▶ _What the exercise asks_
When you reach the line that contains "de sonidos y" in the data below, copy it and every line after it exactly, adding nothing.

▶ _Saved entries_
========================
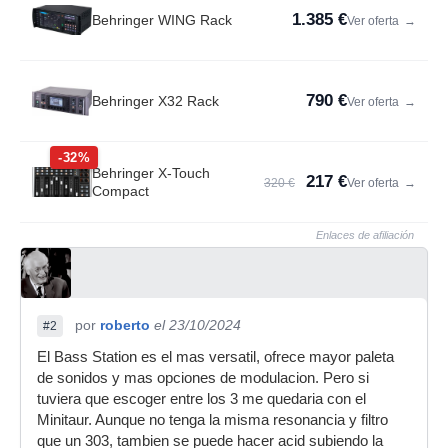
1.385 €
Behringer WING Rack
Ver oferta
→
790 €
Behringer X32 Rack
Ver oferta
→
-32%
Behringer X-Touch
217 €
320 €
Ver oferta
→
Compact
Enlaces de afiliación
por
roberto
el 23/10/2024
#2
El Bass Station es el mas versatil, ofrece mayor paleta
de sonidos y mas opciones de modulacion. Pero si
tuviera que escoger entre los 3 me quedaria con el
Minitaur. Aunque no tenga la misma resonancia y filtro
que un 303, tambien se puede hacer acid subiendo la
========================
▶ _Written answer_
de sonidos y mas opciones de modulacion. Pero si
tuviera que escoger entre los 3 me quedaria con el
Minitaur. Aunque no tenga la misma resonancia y filtro
que un 303, tambien se puede hacer acid subiendo la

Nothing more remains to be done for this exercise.